Dear James: The ceiling in my study was damaged by a roof leak. I plan to convert it into a home theater with a dropped ceiling. Is this a good choice for the best media sound? —Alan H.
Dear Alan: Before making any plans for the new ceiling, be sure to have the roof leak fixed professionally. Dropped ceilings are good for hiding previous ceiling damage, but they also can hide current problems from view. You may not notice if there are still small leaks, which can cause more long-term problems.
You have selected the proper type of new ceiling for your home theater conversion. A dropped ceiling provides ample access and room to run cables and wiring above it. As your media needs in the room change over time, you can change the acoustical panels for different sound characteristics.
Select black or other dark colors for the ceiling if the primary use of the media room is for watching movies. If you plan to do other activities that require you to read, select light-colored ceiling panels and use uplighting. This indirect light reflected from the ceiling is ideal when working on a computer.
A dropped ceiling is a relatively simple do-it-yourself project, especially if your room already has a ceiling light fixture. It does not take an experienced electrician to run the wiring from the existing light’s conduit box to approved light fixtures for dropped ceilings.
The most common size of dropped ceiling uses 2-by-4-foot panels. This is ideal for installing standard 4-foot-long fluorescent light fixtures. Many 2-by-2-foot panels are also available and can be more decorative. A combination of the two, with the 2-by-2-foot panels used as a border looks particularly nice. Using 2-by-2-foot panels costs a little more for materials and takes longer to install.
The first step is to plan the layout of the ceiling to determine how many panels, grid supports, and light fixtures are needed. Make a scale drawing of the grid with the light fixtures included. Long fluorescent tubes or compact fluorescent bulbs are the most energy-efficient.
Locate the center of the room on your scale drawing, and center a panel under it. If you just start laying them out from one corner, you may end up with space for just a narrow panel on the opposite wall. This does not look good. Cutting the grid members for partial panel widths at all the walls is not difficult with a sharp hacksaw.

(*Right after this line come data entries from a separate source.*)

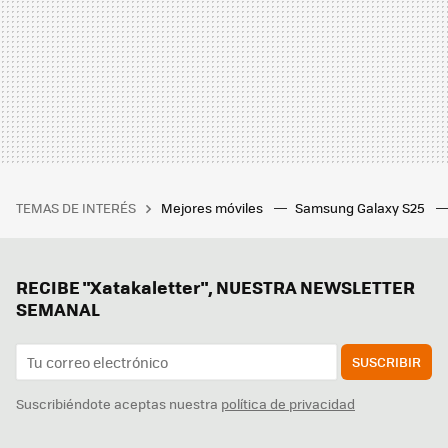
TEMAS DE INTERÉS
Mejores móviles
Samsung Galaxy S25
RECIBE "Xatakaletter", NUESTRA NEWSLETTER
SEMANAL
SUSCRIBIR
Suscribiéndote aceptas nuestra
política de privacidad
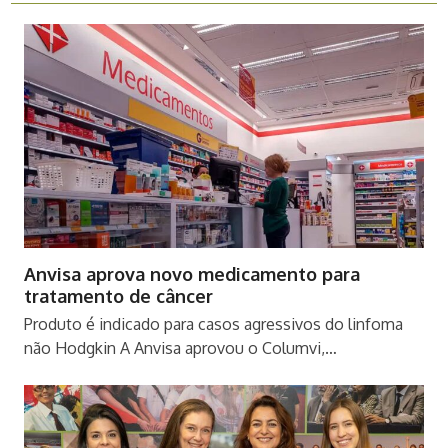
Anvisa aprova novo medicamento para
tratamento de câncer
Produto é indicado para casos agressivos do linfoma
não Hodgkin A Anvisa aprovou o Columvi,…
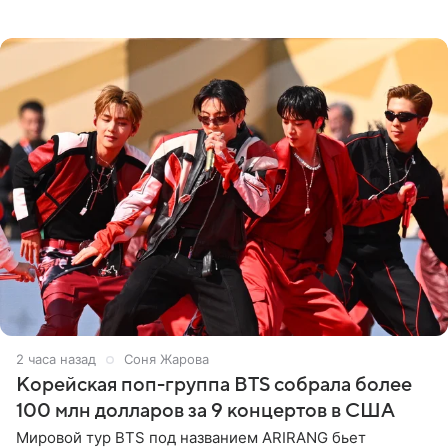
мероприятиях. Балерина заявила, что их связывают
исключительно близкие
2 часа назад
Соня Жарова
Корейская поп-группа BTS собрала более
100 млн долларов за 9 концертов в США
Мировой тур BTS под названием ARIRANG бьет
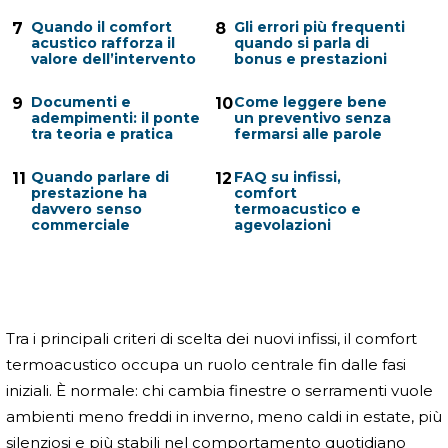
Quando il comfort
Gli errori più frequenti
7
8
acustico rafforza il
quando si parla di
valore dell’intervento
bonus e prestazioni
Documenti e
Come leggere bene
9
10
adempimenti: il ponte
un preventivo senza
tra teoria e pratica
fermarsi alle parole
Quando parlare di
FAQ su infissi,
11
12
prestazione ha
comfort
davvero senso
termoacustico e
commerciale
agevolazioni
Tra i principali criteri di scelta dei nuovi infissi, il comfort
termoacustico occupa un ruolo centrale fin dalle fasi
iniziali. È normale: chi cambia finestre o serramenti vuole
ambienti meno freddi in inverno, meno caldi in estate, più
silenziosi e più stabili nel comportamento quotidiano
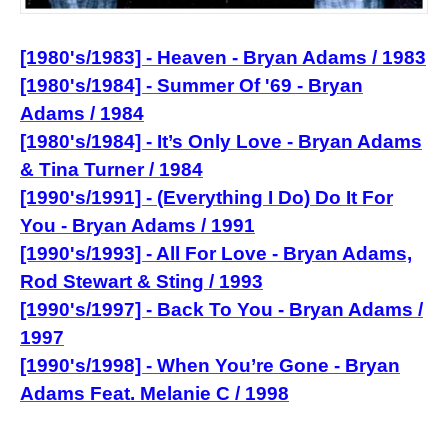
[1980's/1983] - Heaven - Bryan Adams
/ 1983
[1980's/1984] - Summer Of '69 - Bryan
Adams / 1984
[1980's/1984] - It’s Only Love - Bryan Adams
& Tina Turner / 1984
[1990's/1991] - (Everything I Do) Do It For
Yo
u - Bryan Adams / 1991
[1990's/1993] - All For L
ove - Bryan Adams,
Rod Stewart & Sting / 1993
[1990's/1997] - Back To You - Bryan Adams /
1997
[1990's/1998] - When You’re Gone - Bryan
Adams Feat. Melanie C / 1998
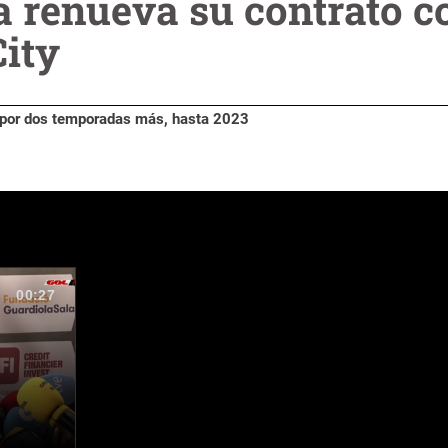
 renueva su contrato c
ity
o por dos temporadas más, hasta 2023
00:27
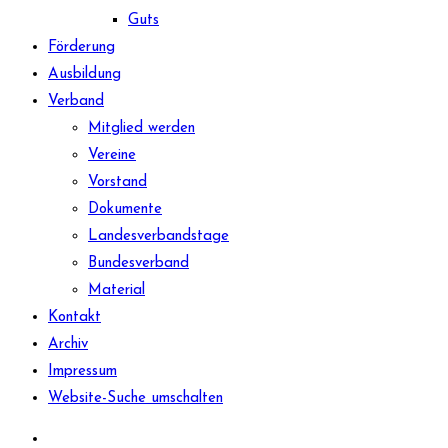
Guts
Förderung
Ausbildung
Verband
Mitglied werden
Vereine
Vorstand
Dokumente
Landesverbandstage
Bundesverband
Material
Kontakt
Archiv
Impressum
Website-Suche umschalten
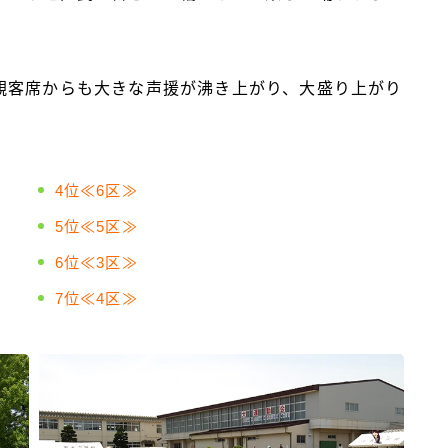
観客席からも大きな声援が沸き上がり、大盛り上がり
4位≪6区≫
5位≪5区≫
6位≪3区≫
7位≪4区≫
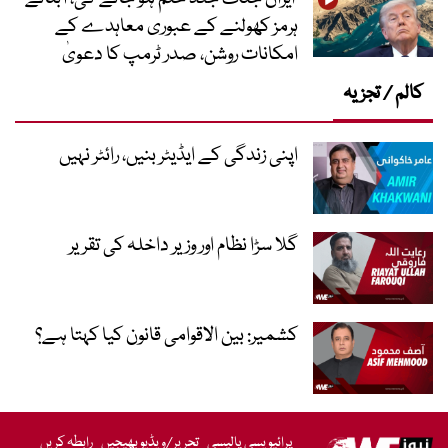
ہرمز کھولنے کے عبوری معاہدے کے
امکانات روشن، صدر ٹرمپ کا دعویٰ
کالم / تجزیہ
اپنی زندگی کے ایڈیٹر بنیں، رائٹر نہیں
گلا سڑا نظام اور وزیر داخلہ کی تقریر
کشمیر: بین الاقوامی قانون کیا کہتا ہے؟
پرائیویسی پالیسی
تحریر/ویڈیو بھیجیں
رابطہ کریں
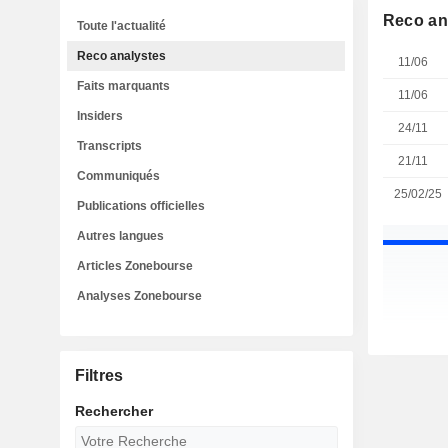
Reco an
Toute l'actualité
Reco analystes
11/06
Faits marquants
11/06
Insiders
24/11
Transcripts
21/11
Communiqués
25/02/25
Publications officielles
Autres langues
Articles Zonebourse
Analyses Zonebourse
Filtres
Rechercher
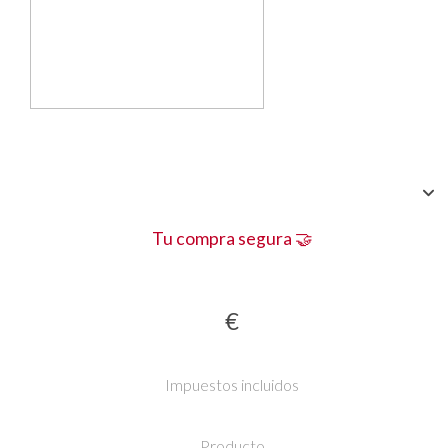
Tu compra segura 🤝
€
Impuestos incluidos
Producto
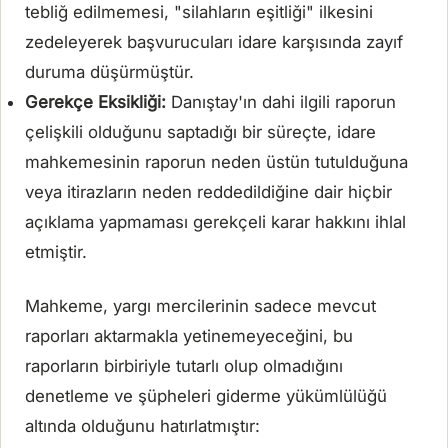
tebliğ edilmemesi, "silahların eşitliği" ilkesini
zedeleyerek başvurucuları idare karşısında zayıf
duruma düşürmüştür.
Gerekçe Eksikliği:
Danıştay'ın dahi ilgili raporun
çelişkili olduğunu saptadığı bir süreçte, idare
mahkemesinin raporun neden üstün tutulduğuna
veya itirazların neden reddedildiğine dair hiçbir
açıklama yapmaması gerekçeli karar hakkını ihlal
etmiştir.
Mahkeme, yargı mercilerinin sadece mevcut
raporları aktarmakla yetinemeyeceğini, bu
raporların birbiriyle tutarlı olup olmadığını
denetleme ve şüpheleri giderme yükümlülüğü
altında olduğunu hatırlatmıştır:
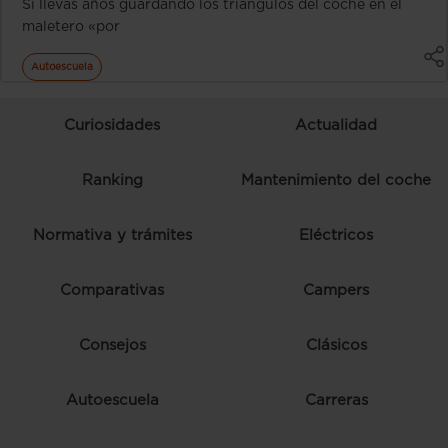
Si llevas años guardando los triángulos del coche en el
maletero «por
Autoescuela
Curiosidades
Actualidad
Ranking
Mantenimiento del coche
Normativa y trámites
Eléctricos
Comparativas
Campers
Consejos
Clásicos
Autoescuela
Carreras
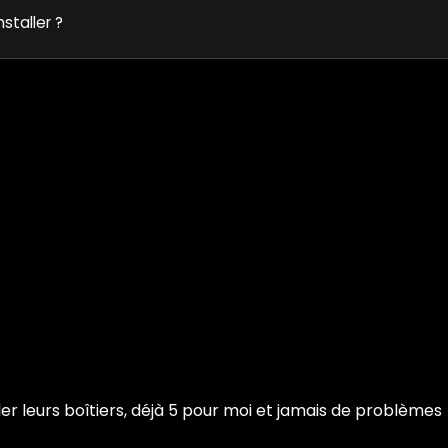
nstaller ?
ler leurs boîtiers, déjà 5 pour moi et jamais de problèmes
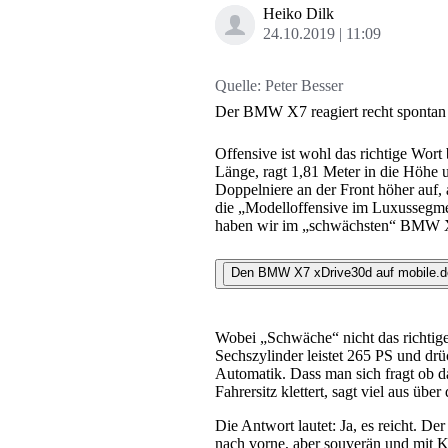
Heiko Dilk
24.10.2019
11:09
Quelle:
Peter Besser
Der BMW X7 reagiert recht spontan a
Offensive ist wohl das richtige Wor
Länge, ragt 1,81 Meter in die Höhe 
Doppelniere an der Front höher auf, 
die „Modelloffensive im Luxussegmen
haben wir im „schwächsten“ BMW X7
Den BMW X7 xDrive30d auf mobile.d
Wobei „Schwäche“ nicht das richtige
Sechszylinder leistet 265 PS und dr
Automatik. Dass man sich fragt ob da
Fahrersitz klettert, sagt viel aus ü
Die Antwort lautet: Ja, es reicht. 
nach vorne, aber souverän und mit Kr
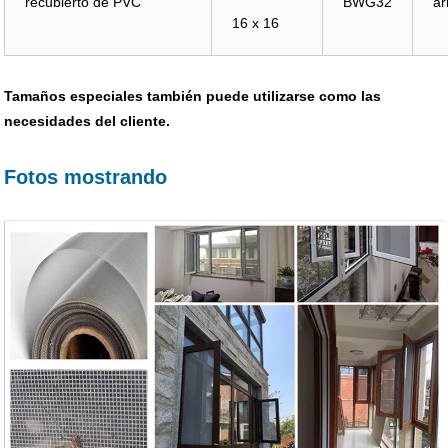
recubierto de PVC
BWG32
ar
16 x 16
Tamaños especiales también puede utilizarse como las
necesidades del cliente.
Fotos mostrando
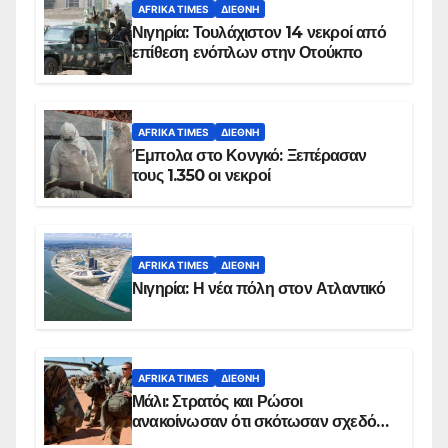
AFRIKA TIMES
ΔΙΕΘΝΉ
Νιγηρία: Τουλάχιστον 14 νεκροί από
επίθεση ενόπλων στην Οτούκπο
AFRIKA TIMES
ΔΙΕΘΝΉ
Έμπολα στο Κονγκό: Ξεπέρασαν
τους 1.350 οι νεκροί
AFRIKA TIMES
ΔΙΕΘΝΉ
Νιγηρία: Η νέα πόλη στον Ατλαντικό
AFRIKA TIMES
ΔΙΕΘΝΉ
Μάλι: Στρατός και Ρώσοι
ανακοίνωσαν ότι σκότωσαν σχεδόν
100 τζιχαντιστές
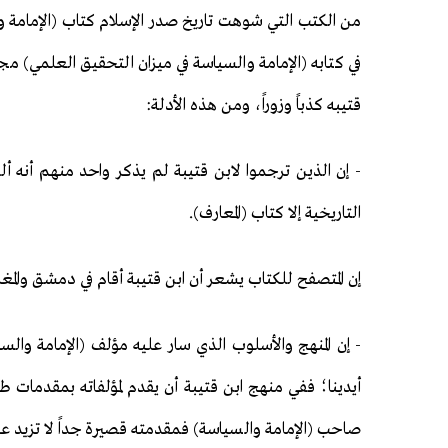
من الكتب التي شوهت تاريخ صدر الإسلام كتاب (الإمامة وا
في كتابه (الإمامة والسياسة في ميزان التحقيق العلمي) مج
قتيبه كذباً وزوراً، ومن هذه الأدلة:
- إن الذين ترجموا لابن قتيبة لم يذكر واحد منهم أنه ألف
التاريخية إلا كتاب (المعارف).
إن المتصفح للكتاب يشعر أن ابن قتيبة أقام في دمشق والمغر
- إن المنهج والأسلوب الذي سار عليه مؤلف (الإمامة والس
أيدينا؛ ففي منهج ابن قتيبة أن يقدم لمؤلفاته بمقدمات
صاحب (الإمامة والسياسة) فمقدمته قصيرة جداً لا تزيد عل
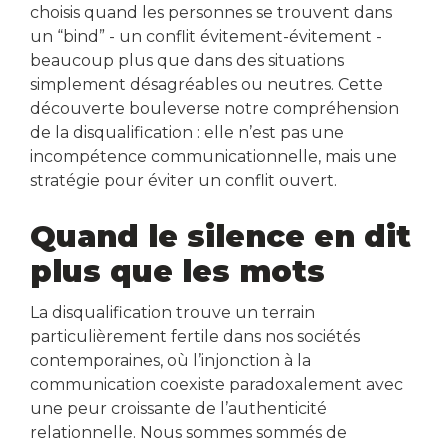
choisis quand les personnes se trouvent dans
un “bind” - un conflit évitement-évitement -
beaucoup plus que dans des situations
simplement désagréables ou neutres. Cette
découverte bouleverse notre compréhension
de la disqualification : elle n’est pas une
incompétence communicationnelle, mais une
stratégie pour éviter un conflit ouvert.
Quand le silence en dit
plus que les mots
La disqualification trouve un terrain
particulièrement fertile dans nos sociétés
contemporaines, où l’injonction à la
communication coexiste paradoxalement avec
une peur croissante de l’authenticité
relationnelle. Nous sommes sommés de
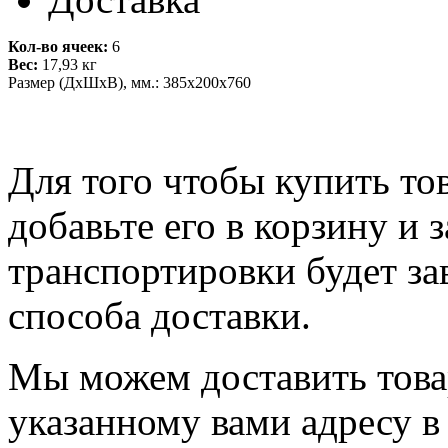
Кол-во ячеек:
6
Вес:
17,93 кг
Размер (ДхШхВ), мм.:
385х200х760
Для того чтобы купить т
добавьте его в корзину и 
транспортировки будет за
способа доставки.
Мы можем доставить тов
указанному вами адресу в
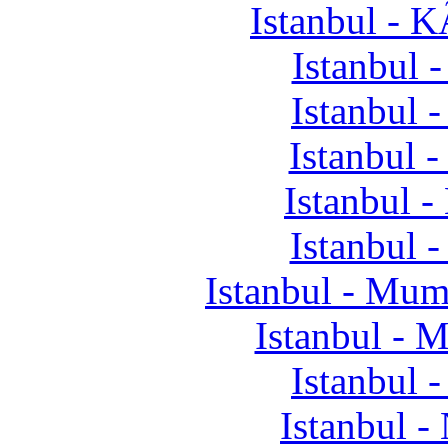
Istanbul - 
Istanbul 
Istanbul 
Istanbul 
Istanbul 
Istanbul 
Istanbul - M
Istanbul -
Istanbul 
Istanbul -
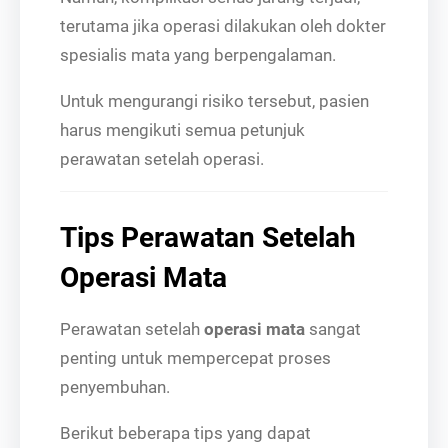
terutama jika operasi dilakukan oleh dokter
spesialis mata yang berpengalaman.
Untuk mengurangi risiko tersebut, pasien
harus mengikuti semua petunjuk
perawatan setelah operasi.
Tips Perawatan Setelah
Operasi Mata
Perawatan setelah
operasi mata
sangat
penting untuk mempercepat proses
penyembuhan.
Berikut beberapa tips yang dapat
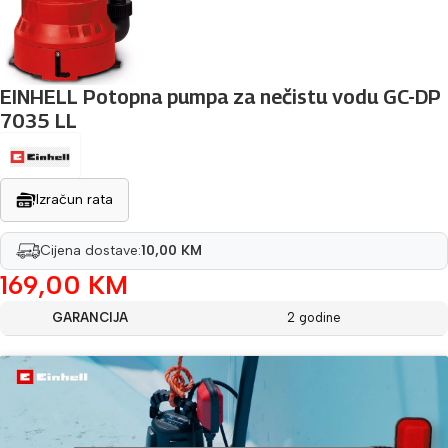
EINHELL Potopna pumpa za nečistu vodu GC-DP
7035 LL
Izračun rata
Cijena dostave:
10,00 KM
169,00
KM
GARANCIJA
2 godine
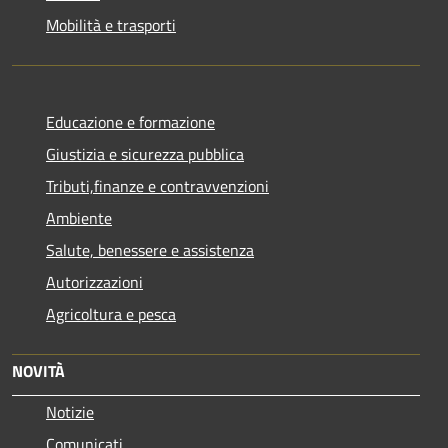
Mobilità e trasporti
Educazione e formazione
Giustizia e sicurezza pubblica
Tributi,finanze e contravvenzioni
Ambiente
Salute, benessere e assistenza
Autorizzazioni
Agricoltura e pesca
NOVITÀ
Notizie
Comunicati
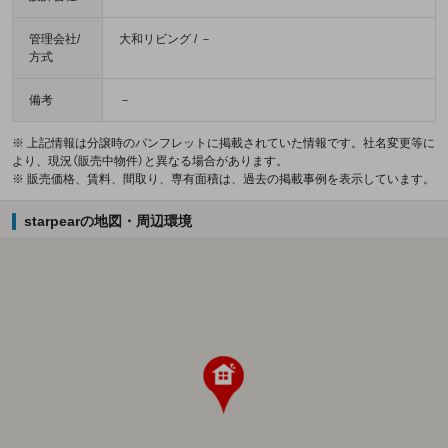
管理会社/
大和リビング / －
方式
備考
－
※ 上記情報は分譲時のパンフレットに掲載されていた情報です。社名変更等に
より、現況（販売中物件）と異なる場合があります。
※ 販売価格、賃料、間取り、専有面積は、過去の掲載事例を表示しています。
starpearの地図・周辺環境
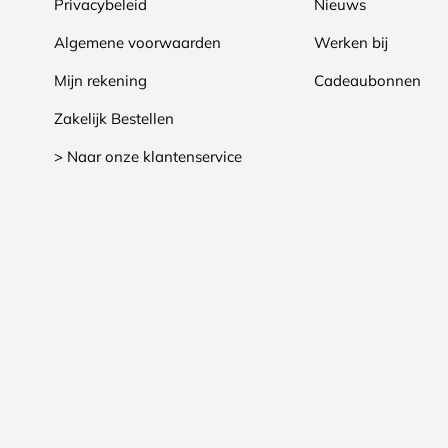
Privacybeleid
Nieuws
Algemene voorwaarden
Werken bij
Mijn rekening
Cadeaubonnen
Zakelijk Bestellen
> Naar onze klantenservice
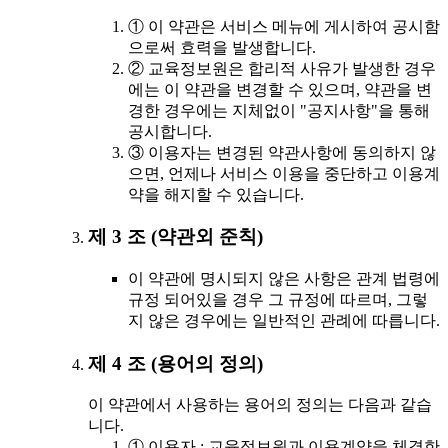
① 이 약관은 서비스 메뉴에 게시하여 공시함
으로써 효력을 발생합니다.
② 교육정보원은 합리적 사유가 발생한 경우
에는 이 약관을 변경할 수 있으며, 약관을 변
경한 경우에는 지체없이 "공지사항"을 통해
공시합니다.
③ 이용자는 변경된 약관사항에 동의하지 않
으면, 언제나 서비스 이용을 중단하고 이용계
약을 해지할 수 있습니다.
제 3 조 (약관외 준칙)
이 약관에 명시되지 않은 사항은 관계 법령에
규정 되어있을 경우 그 규정에 따르며, 그렇
지 않은 경우에는 일반적인 관례에 따릅니다.
제 4 조 (용어의 정의)
이 약관에서 사용하는 용어의 정의는 다음과 같습
니다.
① 이용자 : 교육정보원과 이용계약을 체결한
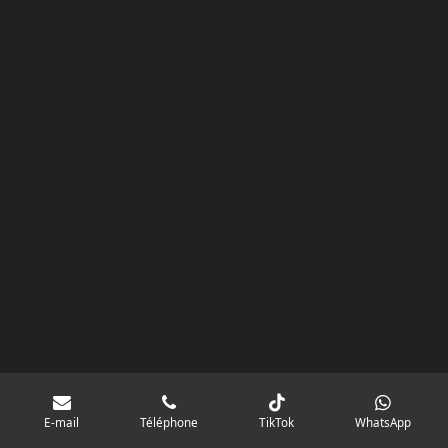
k
a
p
googlebd13ec162c580d7f.html
m
E-mail
Téléphone
TikTok
WhatsApp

A finished target height for the dropped ceiling is typically 7.5 feet. Mark the corners of the room at this height with small nails. Stretch a string between them, and check them with a level. If they are level, snap a chalk line along the wall, and screw an angle support to the wall.
Using a stud finder, locate the ceiling joists, and snap a chalk line along them. Locate the positions of the runners’ supports (perpendicular to the joists). Screw the screw eyes into the joists every 2 feet, and hang wires from them. These wires support the runners at the proper height. Insert the ends of cross-T’s into the slots in the runners, and place the panels on top of the lips.